By 6:00 p.m. I’d had enough.  I made my way back to the tram and to the apartment where I’d rented a private room in someone’s home—a young couple, not more than 30, who were teachers.  They were out for the evening which was perfectly fine by me.  I was happy to be alone in a warm room.
Mid-morning on Sunday, a heavy snow began to fall and it took no time for snow to cover the ground.  It blew in great swirls, and I should have been excited.  But the day before had been so cold that nothing I was wearing was keeping me sufficiently warm.  That evening I’d lost a glove, and the prospect of heading out into the cold and snow was depressing.  When I left the apartment, a steady drift of snow crunched under my feet.  It would be a day of going to the movies.  In my travel-weary frame of mind there was nothing more I wanted to do than spend a quiet Sunday at home. 
Monday, I left for Paris on the 10:30 am TGV—first -class.  Ninety minutes Strasbourg to Paris at a speed of 311 km an hour.  307 miles.  Plattsburgh to NYC in an hour and a half!  Is there any hope for Amtrak?  I checked my luggage at the guest house where I would spend the night, then too off.  It was going to be a marathon day.  And a disappointing one.  My sources---the Internet—told me there were Christmas markets at the base of the Eiffel Tower, around Notre Dame and on the Champs Elysees.  There were none.  Well…I was disappointed.  Who wouldn’t be.  I slogged all over places I seen before and wasted an entire day.  Or did I? The city was lit up beautifully for Christmas.  The Champs Elysees was lines with hundreds of thousands of tiny lights.  I saw the Eiffel Tower go electric twice and even got to ride a giant Ferris wheel.  So maybe it wasn’t such a bad day after all.  It just wasn’t what I’d planned to do.
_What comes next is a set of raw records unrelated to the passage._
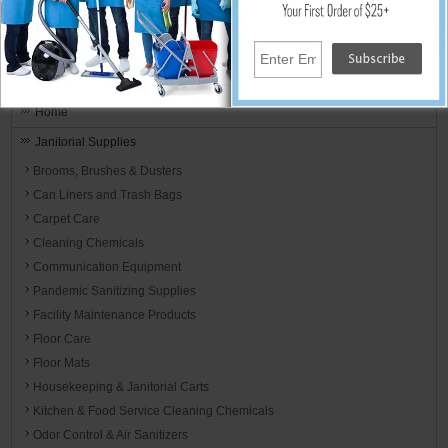
the day.
Janitorial Equipment, Carpet And Floor
Cleaning Supplies
Home
Janitorial Supplies
Brooms, Brushes & Dusters
Can Liners and Trash Bags
Carpet Care
Cleaning Chemicals
Communication Equipment
Pandemic Sanitizing Supplies
Facility Maintenance Products
Floor Care
Floor Mats
Housekeeping & Janitorial Carts
Kitchen & Food Service Cleaning Chemicals
Odor Control & Air Sanitizers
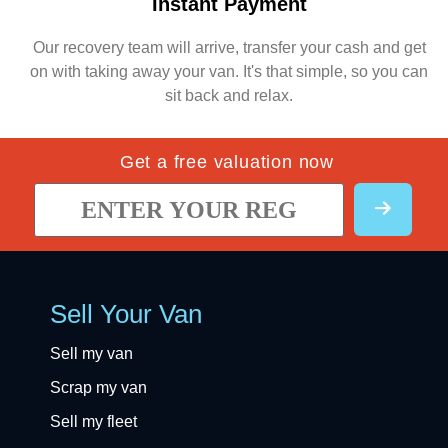
Instant Payment
Our recovery team will arrive, transfer your cash and get
on with taking away your van. It's that simple, so you can
sit back and relax.
Get a free valuation now
Sell Your Van
Sell my van
Scrap my van
Sell my fleet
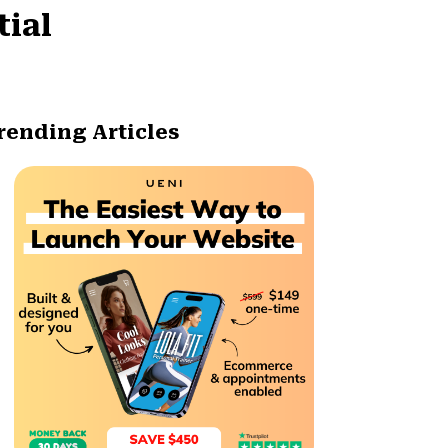
tial
rending Articles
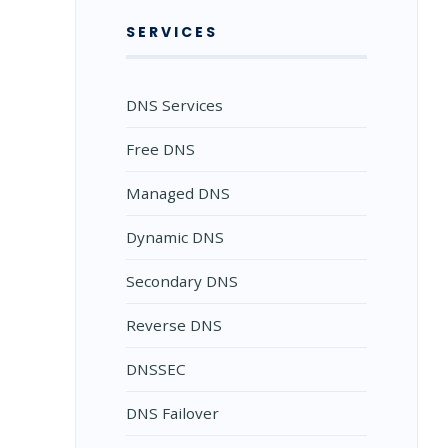
SERVICES
DNS Services
Free DNS
Managed DNS
Dynamic DNS
Secondary DNS
Reverse DNS
DNSSEC
DNS Failover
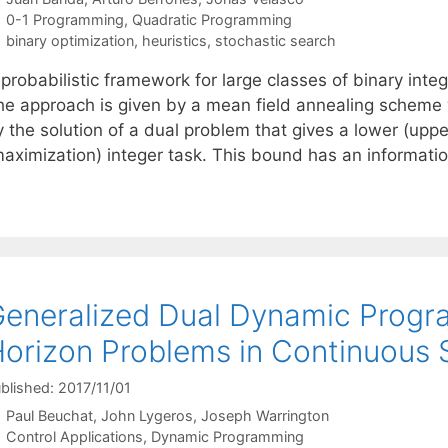
Categories
0-1 Programming
,
Quadratic Programming
Tags
binary optimization
,
heuristics
,
stochastic search
 probabilistic framework for large classes of binary int
he approach is given by a mean field annealing scheme 
 the solution of a dual problem that gives a lower (uppe
maximization) integer task. This bound has an informati
eneralized Dual Dynamic Progra
orizon Problems in Continuous 
blished: 2017/11/01
Paul Beuchat
John Lygeros
Joseph Warrington
Categories
Control Applications
,
Dynamic Programming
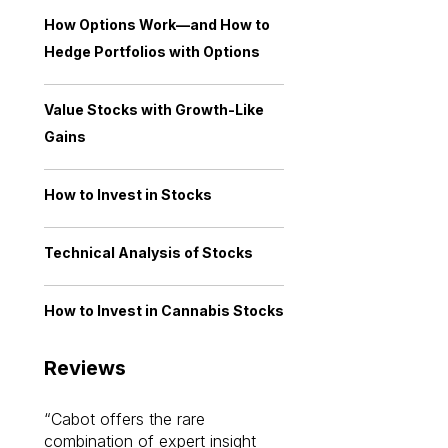
How Options Work—and How to
Hedge Portfolios with Options
Value Stocks with Growth-Like
Gains
How to Invest in Stocks
Technical Analysis of Stocks
How to Invest in Cannabis Stocks
Reviews
Cabot offers the rare
Cabot investme
combination of expert insight
enriched my kno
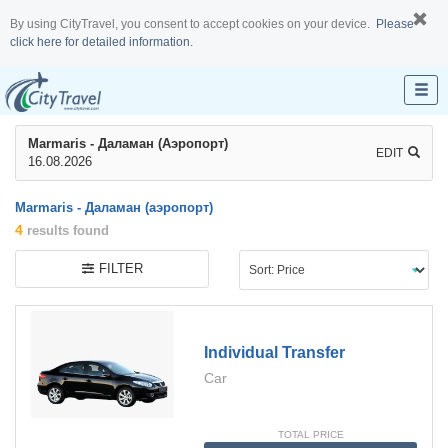
By using CityTravel, you consent to accept cookies on your device.
Please
click here for detailed information.
Marmaris - Даламан (аэропорт)
EDIT
16.08.2026
Marmaris - Даламан (аэропорт)
4
results found
FILTER
Individual Transfer
Car
TOTAL PRICE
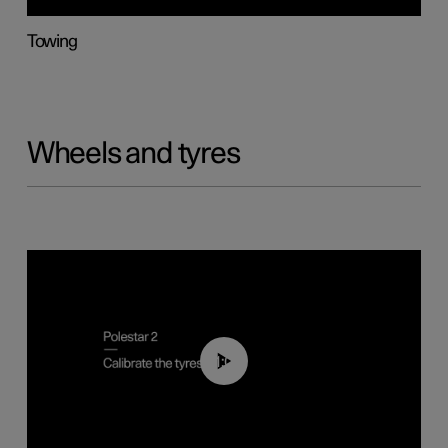
Towing
Wheels and tyres
01:03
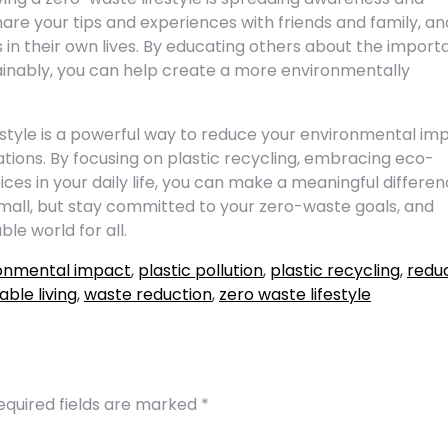
hare your tips and experiences with friends and family, an
n their own lives. By educating others about the impor
tainably, you can help create a more environmentally
estyle is a powerful way to reduce your environmental im
tions. By focusing on plastic recycling, embracing eco-
ces in your daily life, you can make a meaningful differe
 small, but stay committed to your zero-waste goals, and
e world for all.
onmental impact
,
plastic pollution
,
plastic recycling
,
redu
able living
,
waste reduction
,
zero waste lifestyle
equired fields are marked
*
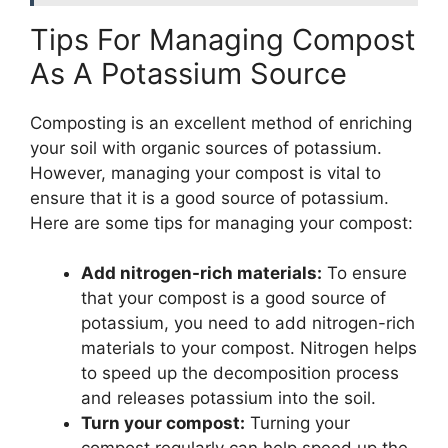
Tips For Managing Compost
As A Potassium Source
Composting is an excellent method of enriching
your soil with organic sources of potassium.
However, managing your compost is vital to
ensure that it is a good source of potassium.
Here are some tips for managing your compost:
Add nitrogen-rich materials:
To ensure
that your compost is a good source of
potassium, you need to add nitrogen-rich
materials to your compost. Nitrogen helps
to speed up the decomposition process
and releases potassium into the soil.
Turn your compost:
Turning your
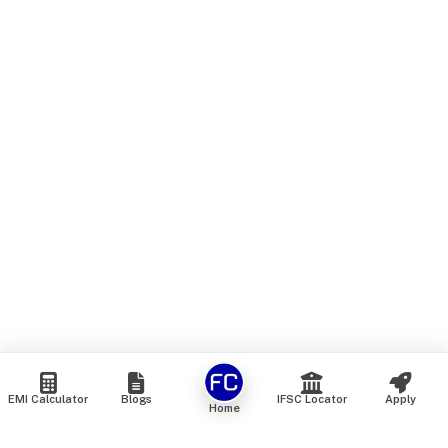
EMI Calculator
Blogs
IFSC Locator
Apply
Home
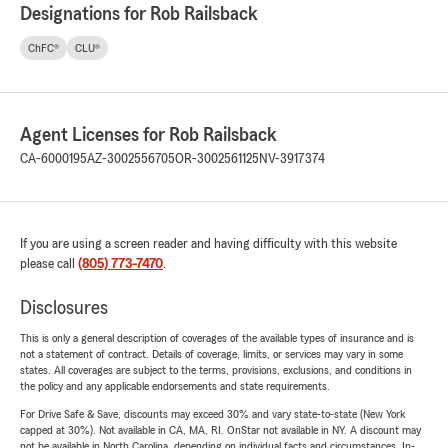
Designations for Rob Railsback
ChFC®
CLU®
Agent Licenses for Rob Railsback
CA-6000195
AZ-3002556705
OR-3002561125
NV-3917374
If you are using a screen reader and having difficulty with this website
please call
(805) 773-7470
.
Disclosures
This is only a general description of coverages of the available types of insurance and is
not a statement of contract. Details of coverage, limits, or services may vary in some
states. All coverages are subject to the terms, provisions, exclusions, and conditions in
the policy and any applicable endorsements and state requirements.
For Drive Safe & Save, discounts may exceed 30% and vary state-to-state (New York
capped at 30%). Not available in CA, MA, RI. OnStar not available in NY. A discount may
not be available in North Carolina, depending on individual facts and circumstances. In-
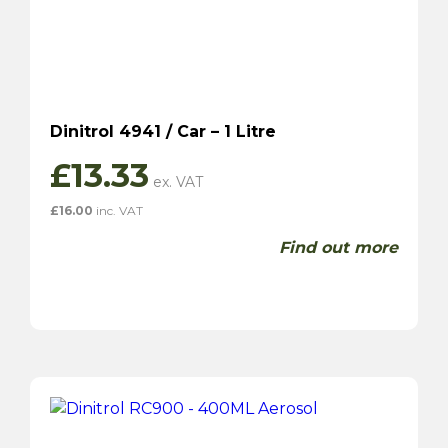
Dinitrol 4941 / Car – 1 Litre
£
13.33
£
16.00
inc. VAT
Find out more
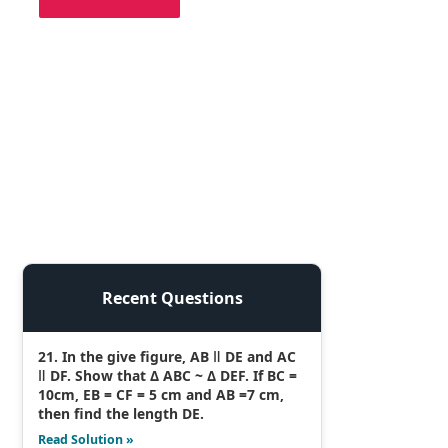
Recent Questions
21. In the give figure, AB ǁ DE and AC
ǁ DF. Show that Δ ABC ~ Δ DEF. If BC =
10cm, EB = CF = 5 cm and AB =7 cm,
then find the length DE.
Read Solution »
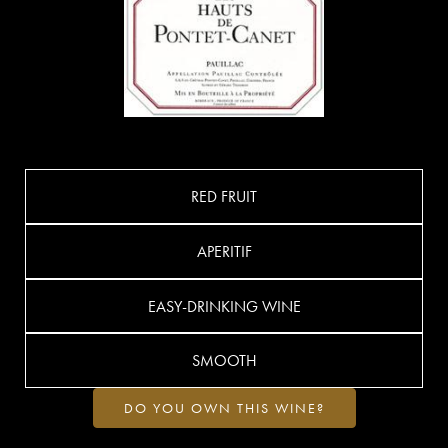
RED FRUIT
APERITIF
EASY-DRINKING WINE
SMOOTH
DO YOU OWN THIS WINE?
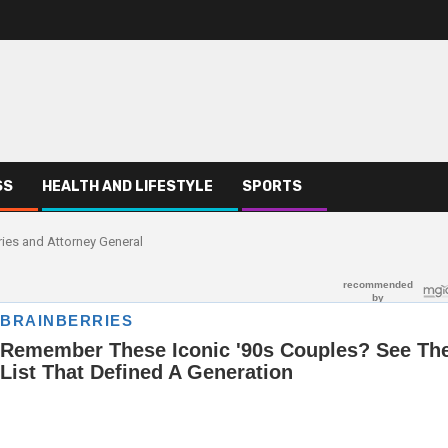
SS
HEALTH AND LIFESTYLE
SPORTS
ries and Attorney General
But I was tired and the day was less than pleasant.  A dismal gray drizzle was what I faced when I stepped out of Gare de l’Est, and even though that stopped it was still raw, gray and cold.  Suddenly it seemed the right time for this trip to come to an end.  I’d seen enough. I was quite happy to get back to my room, pack and go to bed. 
The trip had come to an end and that was OK. 
There will always be Paris.  Another time.